Most RVAs are given relative to the beginning of the file, but occasionally (especially when looking at object files instead of executables) you'll see an RVA based on the section.

LD Basic Script Concepts#

LD - Basic Script Concepts

We need to define some basic concepts and vocabulary in order to describe the linker script language.

The linker combines input files into a single output file. The output file and each input file are in a special data format known as an object file format(see ELF layout). Each file is called an object file. The output file is often called an executable, but for our purposes we will also call it an object file. Each object file has, among other things, a list of sections. We sometimes refer to a section in an input file as an input section; similarly, a section in the output file is an output section.

Each section in an object file has a name and a size. Most sections also have an associated block of data, known as the section contents. A section may be marked as loadable, which means that the contents should be loaded into memory when the output file is run.

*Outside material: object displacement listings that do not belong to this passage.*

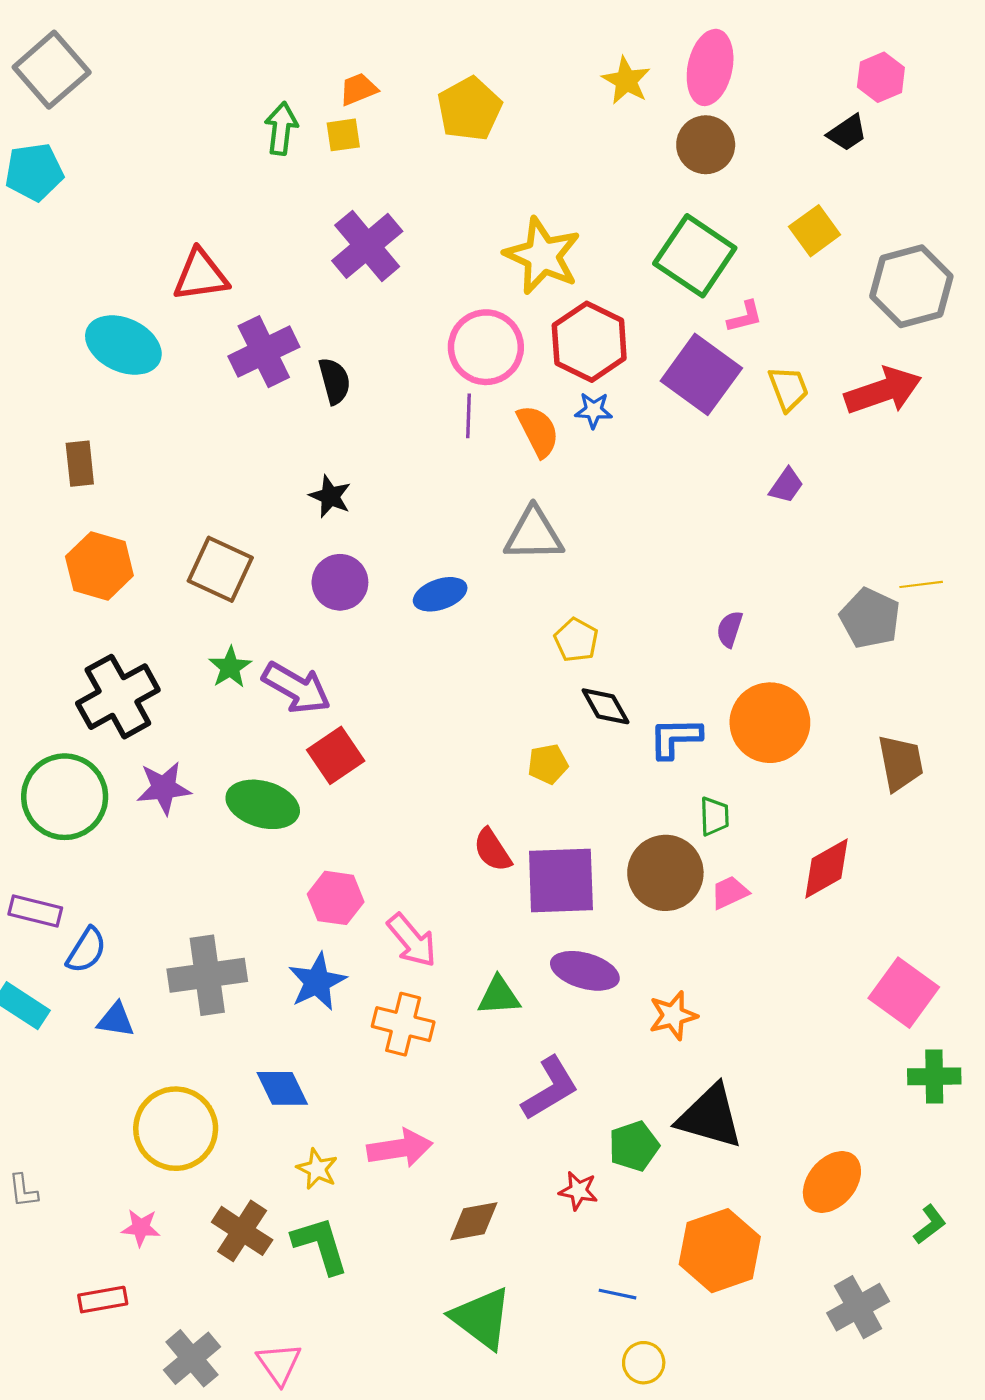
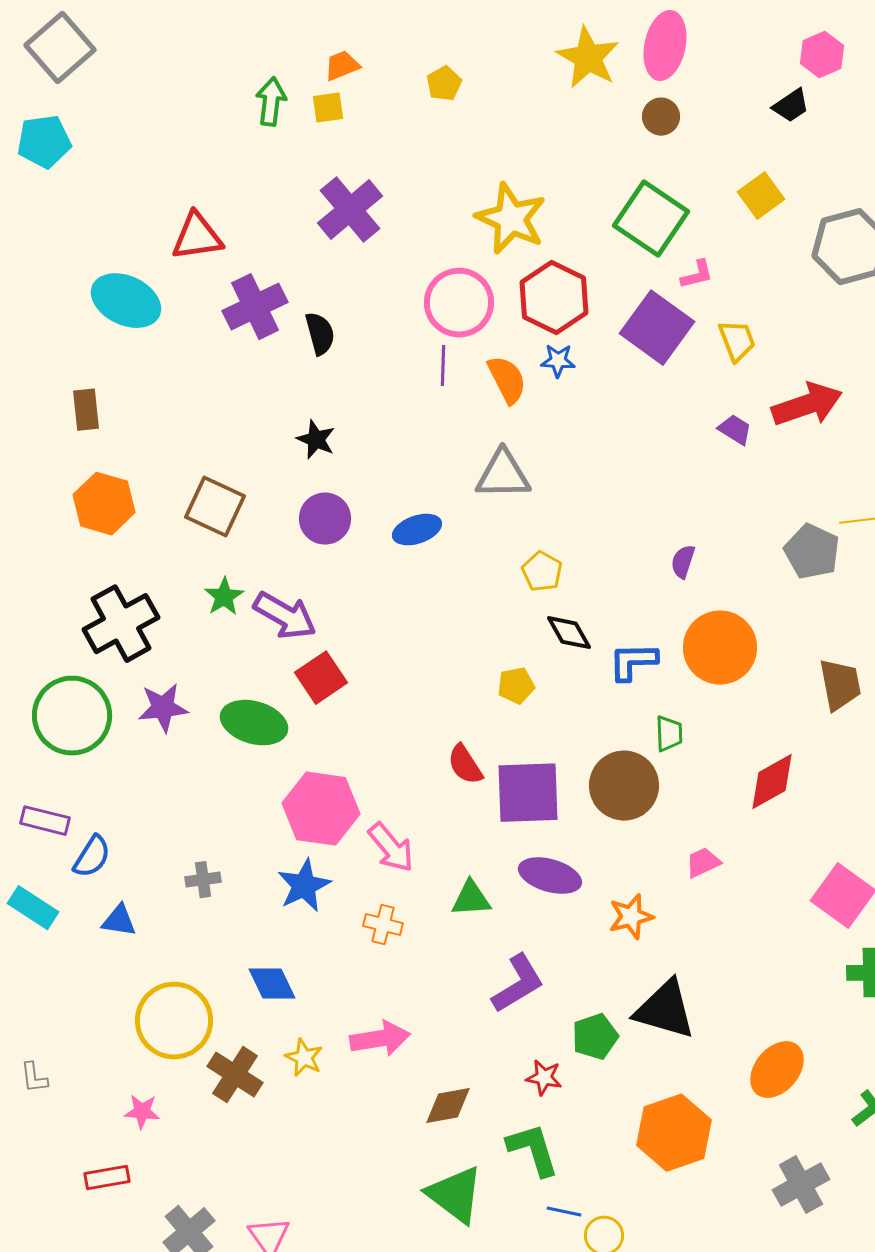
yellow star: (626, 81) -> (588, 58), size x1.4
yellow pentagon: (470, 109) -> (444, 84), size x0.6
brown circle: (706, 145) -> (661, 117), size x0.7
red arrow: (883, 391) -> (807, 405), moved
purple trapezoid: (786, 485) -> (735, 430), turned -93
pink trapezoid: (730, 892) -> (703, 863), moved
pink hexagon: (336, 898) -> (321, 809), size x1.5
gray cross: (207, 975) -> (203, 880), size x0.5
orange cross: (403, 1024) -> (383, 925), size x0.7
brown cross: (242, 1231) -> (235, 1075), moved
green L-shape: (320, 1245) -> (533, 1150), moved
blue line: (618, 1294) -> (564, 1212), moved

A section with no contents may be allocatable, which means that an area in memory should be set aside, but nothing in particular should be loaded there (in some cases this memory must be zeroed out). A section which is neither loadable nor allocatable typically contains some sort of debugging information.

Every loadable or allocatable output section has two addresses. The first is the VMA, or virtual memory address. This is the address the section will have when the output file is run. The second is the LMA, or load memory address. This is the address at which the section will be loaded. In most cases the two addresses will be the same. An example of when they might be different is when a data section is loaded into ROM, and then copied into RAM when the program starts up (this technique is often used to initialize global variables in a ROM based system). In this case the ROM address would be the LMA, and the RAM address would be the VMA.

You may ask, since the CPU can directly read the code from the ROM and run it, why do we need to move LMA and VMA around?

Because, as the name implies, ROM is read-only, which can only be read but not written. The code section in the program is only read and does not involve modification or writing, so there is no problem. However, for the initialized data section (.data) and the uninitialized data section (.bss), most of the variables stored in them are not only read, but also modified and written to new values during operation. For example, the typical self-increment statement i++ involves read-modify-write(RMW). Therefore, if these variables in the data section are still stored in ROM, the new values cannot be written back after modification.

On the other hand, the speed at which the CPU reads code from ROM (such as the common Nor Flash) is much slower than the speed at which it reads from RAM (such as the common SDRAM). Therefore, it involves burning the code into ROM, and then reloading this part of the program at the beginning of the code. That is, it is copied from ROM (ie LMA) to SDRAM (ie VMA) and then run from RAM.

You can see the sections in an object file by using the objdump program with the ‘-h’ option.

Every object file also has a list of symbols, known as the symbol table. A symbol may be defined or undefined. Each symbol has a name, and each defined symbol has an address, among other information. If you compile a C or C++ program into an object file, you will get a defined symbol for every defined function and global or static variable. Every undefined function or global variable which is referenced in the input file will become an undefined symbol.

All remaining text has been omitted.